* Exercise prompt
Write the listing out once more, identical to the original but without pictures.

* Material provided

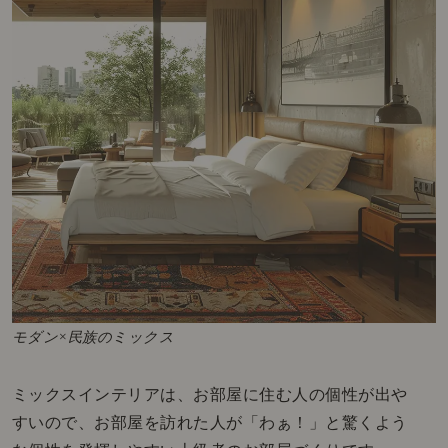
モダン×民族のミックス
ミックスインテリアは、お部屋に住む人の個性が出や
すいので、お部屋を訪れた人が「わぁ！」と驚くよう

* Solution to this exercise
モダン×民族のミックス
ミックスインテリアは、お部屋に住む人の個性が出や
すいので、お部屋を訪れた人が「わぁ！」と驚くよう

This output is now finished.